Prompt:
Write out every entry exactly; the pictures do not belong in the copy.

START Given data

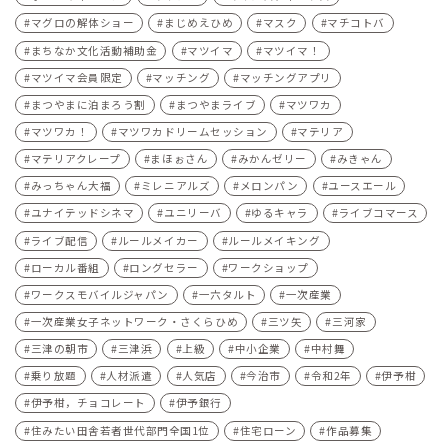
マグロの解体ショー
まじめえひめ
マスク
マチコトバ
まちなか文化活動補助金
マツイマ
マツイマ！
マツイマ会員限定
マッチング
マッチングアプリ
まつやまに泊まろう割
まつやまライブ
マツワカ
マツワカ！
マツワカドリームセッション
マテリア
マテリアクレープ
まほぉさん
みかんゼリー
みきゃん
みっちゃん大福
ミレニアルズ
メロンパン
ユースエール
ユナイテッドシネマ
ユニリーバ
ゆるキャラ
ライブコマース
ライブ配信
ルールメイカー
ルールメイキング
ローカル番組
ロングセラー
ワークショップ
ワークスモバイルジャパン
一六タルト
一次産業
一次産業女子ネットワーク・さくらひめ
三ツ矢
三河家
三津の朝市
三津浜
上級
中小企業
中村舞
乗り放題
人材派遣
人気店
今治市
令和2年
伊予柑
伊予柑，チョコレート
伊予銀行
住みたい田舎若者世代部門全国1位
住宅ローン
作品募集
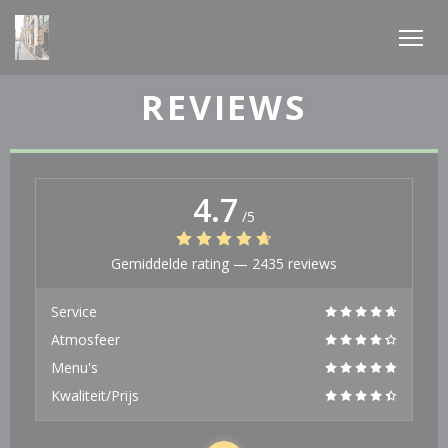
Cookies beheer paneel
REVIEWS
4.7
/5
Gemiddelde rating —
2435 reviews
Service
Atmosfeer
Menu's
Kwaliteit/Prijs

END Given data

Exercise answer:
マグロの解体ショー
まじめえひめ
マスク
マチコトバ
まちなか文化活動補助金
マツイマ
マツイマ！
マツイマ会員限定
マッチング
マッチングアプリ
まつやまに泊まろう割
まつやまライブ
マツワカ
マツワカ！
マツワカドリームセッション
マテリア
マテリアクレープ
まほぉさん
みかんゼリー
みきゃん
みっちゃん大福
ミレニアルズ
メロンパン
ユースエール
ユナイテッドシネマ
ユニリーバ
ゆるキャラ
ライブコマース
ライブ配信
ルールメイカー
ルールメイキング
ローカル番組
ロングセラー
ワークショップ
ワークスモバイルジャパン
一六タルト
一次産業
一次産業女子ネットワーク・さくらひめ
三ツ矢
三河家
三津の朝市
三津浜
上級
中小企業
中村舞
乗り放題
人材派遣
人気店
今治市
令和2年
伊予柑
伊予柑，チョコレート
伊予銀行
住みたい田舎若者世代部門全国1位
住宅ローン
作品募集
Cookies beheer paneel
REVIEWS
4.7
/5
Gemiddelde rating —
2435 reviews
Service
Atmosfeer
Menu's
Kwaliteit/Prijs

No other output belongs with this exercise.